▶ ABOUT THIS EXERCISE:
Report only the number of lines that contain the string "Weitere" in the records below.

[Dataset excerpts]
#####

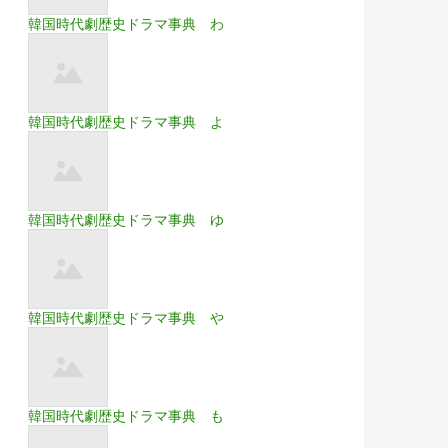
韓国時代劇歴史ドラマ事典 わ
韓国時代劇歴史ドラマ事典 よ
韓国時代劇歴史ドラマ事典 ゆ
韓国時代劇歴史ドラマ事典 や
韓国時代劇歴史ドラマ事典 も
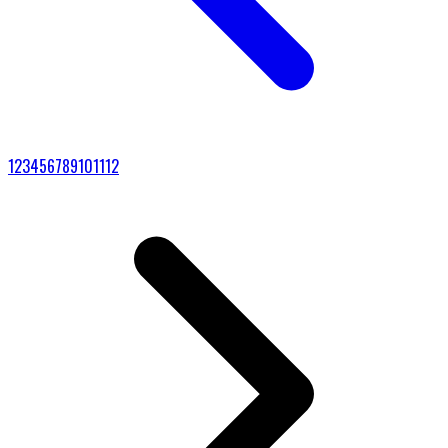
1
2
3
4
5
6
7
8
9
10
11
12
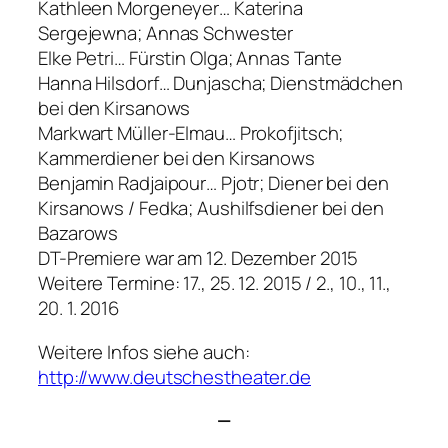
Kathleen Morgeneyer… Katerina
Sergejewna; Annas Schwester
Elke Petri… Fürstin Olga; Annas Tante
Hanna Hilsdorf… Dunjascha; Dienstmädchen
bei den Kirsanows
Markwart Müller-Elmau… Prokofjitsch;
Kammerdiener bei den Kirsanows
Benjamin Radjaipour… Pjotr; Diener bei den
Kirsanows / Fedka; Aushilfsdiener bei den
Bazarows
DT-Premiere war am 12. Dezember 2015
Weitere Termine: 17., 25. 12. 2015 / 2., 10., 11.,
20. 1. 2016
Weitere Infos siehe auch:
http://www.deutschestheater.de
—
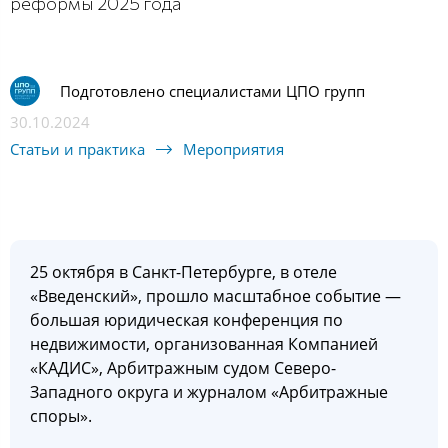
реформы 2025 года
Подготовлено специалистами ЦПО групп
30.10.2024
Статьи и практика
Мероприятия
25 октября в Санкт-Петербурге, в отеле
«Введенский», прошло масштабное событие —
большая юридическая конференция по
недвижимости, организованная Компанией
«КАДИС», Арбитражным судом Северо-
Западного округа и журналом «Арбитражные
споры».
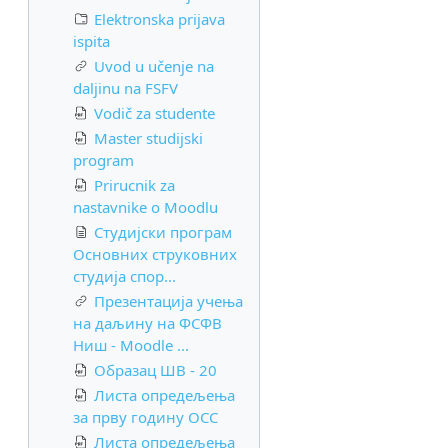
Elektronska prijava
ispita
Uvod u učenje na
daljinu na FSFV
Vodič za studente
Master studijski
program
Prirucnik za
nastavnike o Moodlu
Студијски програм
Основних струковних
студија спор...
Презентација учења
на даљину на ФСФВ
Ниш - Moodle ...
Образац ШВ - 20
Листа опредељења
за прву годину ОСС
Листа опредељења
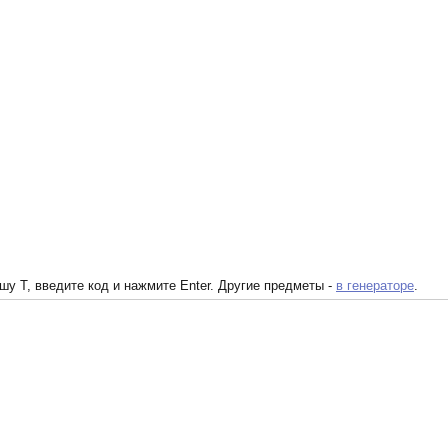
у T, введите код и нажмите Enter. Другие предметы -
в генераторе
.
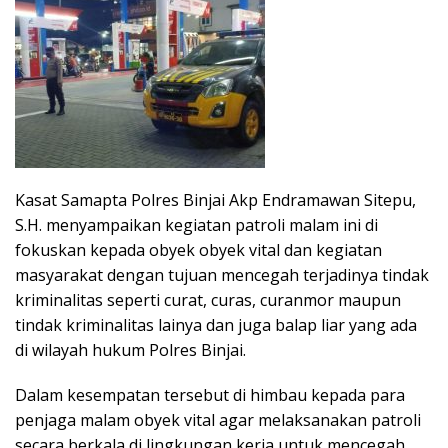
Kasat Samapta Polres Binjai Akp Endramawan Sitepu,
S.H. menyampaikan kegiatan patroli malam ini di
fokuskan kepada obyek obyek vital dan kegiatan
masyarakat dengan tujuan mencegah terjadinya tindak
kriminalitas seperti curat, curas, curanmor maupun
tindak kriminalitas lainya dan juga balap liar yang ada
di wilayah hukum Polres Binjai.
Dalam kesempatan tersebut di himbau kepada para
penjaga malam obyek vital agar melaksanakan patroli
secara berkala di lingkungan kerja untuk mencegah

#####

▶ ANSWER:
2